Странно звучало у нее это восклицание; сначала высоко и протяжно "э-эх!", потом короткая пауза, казалось, сейчас она залихватски свистнет или заматерится, как давеча на бабу с косой. Но далее следовало тихое, сиплое бормотание: "Господи боже мой".
- Были у меня утицы и канки. Я люблю канок, слабость моя. Целый день они болтают, особенно индюк. Был-был-был! Был-был-был! Эх, бедолага, думаю, и у тебя все было, да прошло. Вроде и мне веселее с ними. Приносила я им иногда сметки. Бывало, привезут зерно и ссыплют возле птичника. Мы его перетаскаем в кладовку, а сметки - с землей да с мякиной - в карман. Утки дома все съедят. Эта птица прожорливая. Вот Катька и донесла милиционеру: приходите, мол, нонче вечером, она сметки принесет. Иду я с работы домой - они меня и встречают. И милиционер тут, и председатель колхоза, и секретарь сельсовета. Стой! Что у тебя в карманах? Зерно воруешь? Какое зерно, говорю, сметки. Это ты на суде расскажешь. Составили на меня протокол и упекли на десять лет за хищение государственного имущества. Поймана с поличным. Эх, господи боже мой! Нет, правда есть. Хоть и отсидела я десять лет, а вот жива-здорова. А они все давно там кто помер, кто за воровство пошел. Все они быльем поросли. Так-то.

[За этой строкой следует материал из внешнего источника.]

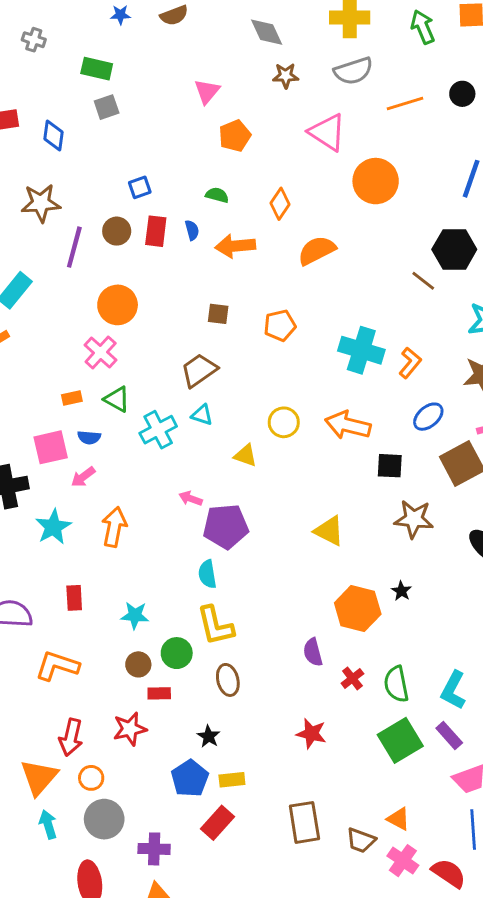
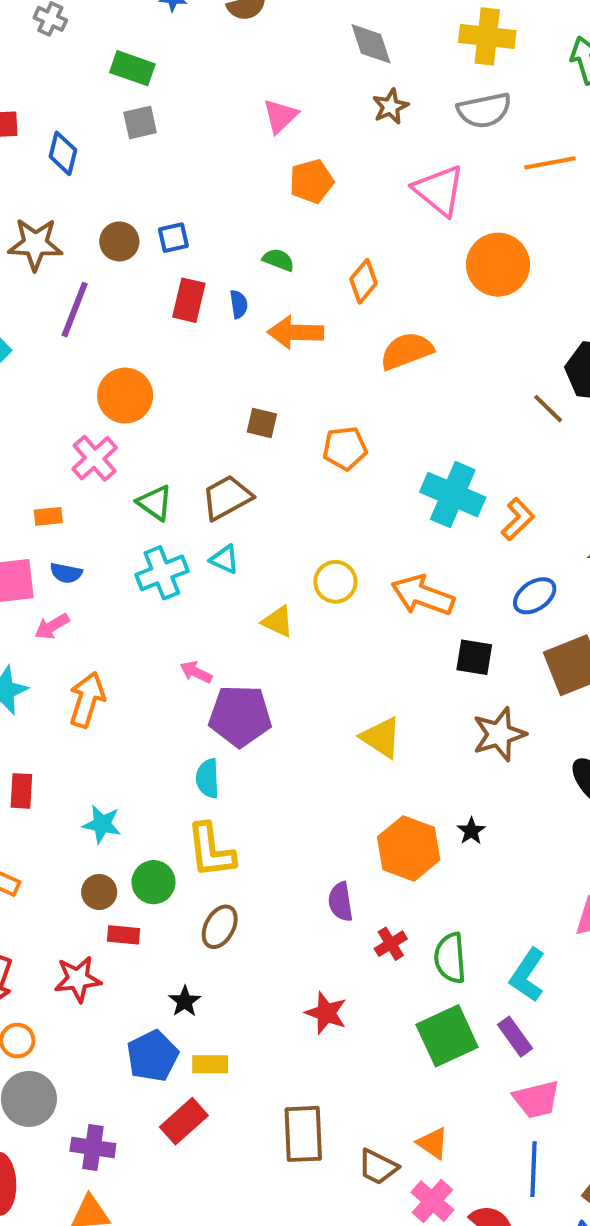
brown star: (286, 76) -> (390, 107), turned -30
brown circle: (117, 231) -> (119, 241), moved
green triangle: (117, 399) -> (155, 503), moved
brown star: (414, 519) -> (499, 734), turned -30
brown ellipse: (228, 680) -> (220, 927), turned 36

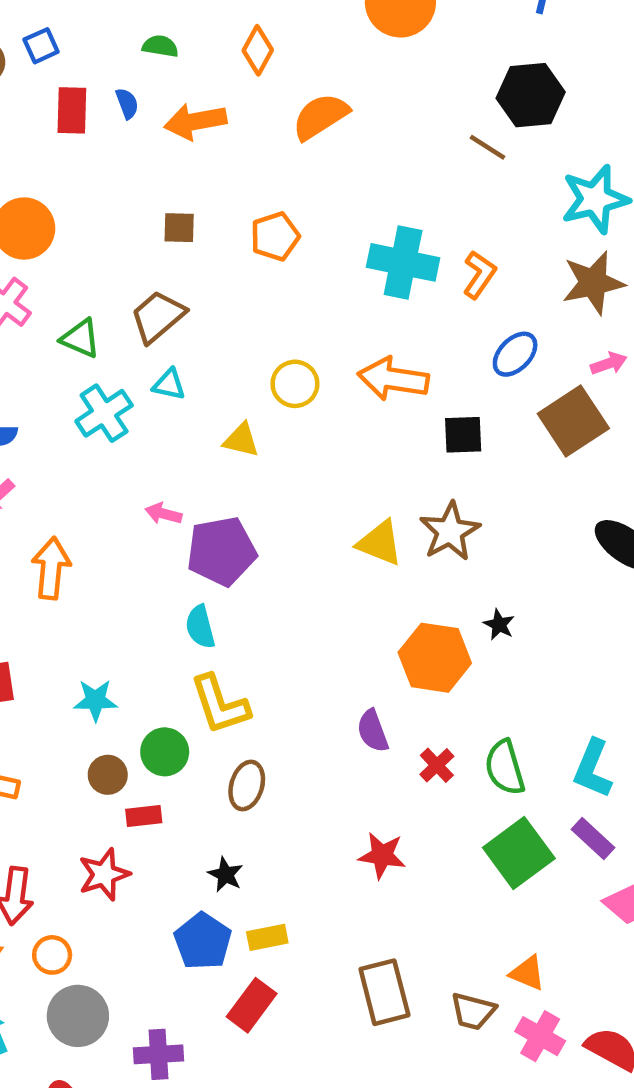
brown star: (499, 734) -> (450, 531), moved

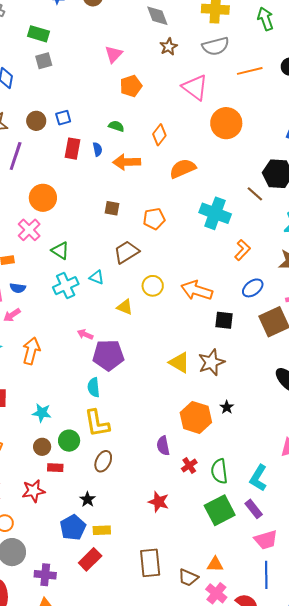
cyan cross: (403, 262) -> (215, 213), moved
brown trapezoid: (158, 317) -> (126, 252), moved
orange triangle: (527, 973) -> (215, 564), turned -30

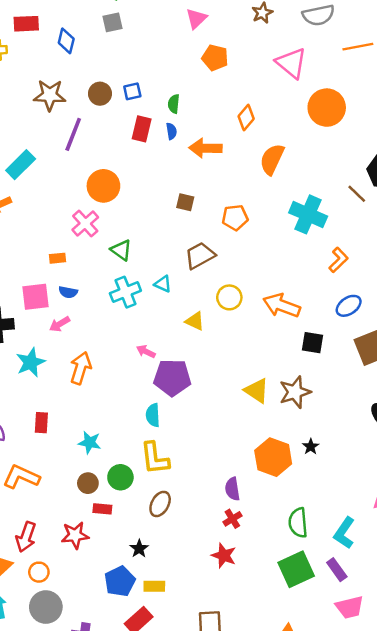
orange pentagon: (131, 86) -> (215, 58), turned 30
green semicircle: (116, 126) -> (174, 104), moved, turned -105
orange semicircle: (183, 169) -> (272, 159), turned -44
red cross: (189, 466) -> (232, 519), moved

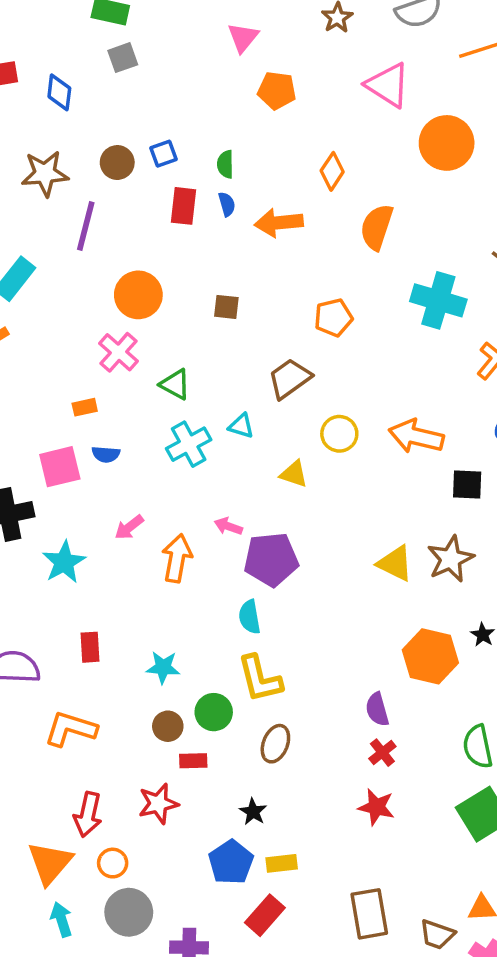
brown square: (185, 202) -> (226, 307), moved
pink arrow: (60, 324) -> (129, 527), moved
orange arrow: (81, 368) -> (177, 558), moved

Ну, меня посадили, а Катька в доме моем осталась. И начала она все мое добро проматывать. Стали ее спрашивать: как так? На каком основании? Она и говорит: Прошкина не баба, а мужик. Она со мной жила, как с женой. Теперь я хозяйка законная. Те, кому на руку было, поверили да разнесли по всей округе. Прошкина, мол, не баба, а мужик. Недаром она замуж не выходила. И мужа у нее никогда не было. И стрижется она коротко, под мужика, и штаны носит. Всему у нас верят, всякой сказке. Только правде не верят. И кругом одно воровство. Пишу я, пишу на них - и все без толку. Эх, господи боже мой! Я - мужик. Ну, как же? Волосы коротко стригу, - она обернулась ко мне неровно стриженным, словно обгрызенным затылком. - Я ведь сама стригусь. Ухвачу вот так, одной рукой за лохмы, а другой ножницами - чик! - и отчекрыжу. Чего хорошего в волосах? Одна грязь от них да зараза. Чего штаны носишь? А чтоб слепни под подол не лезли. Одежда человеку дана не для красоты, а для удобства. Не мешает - и ладно.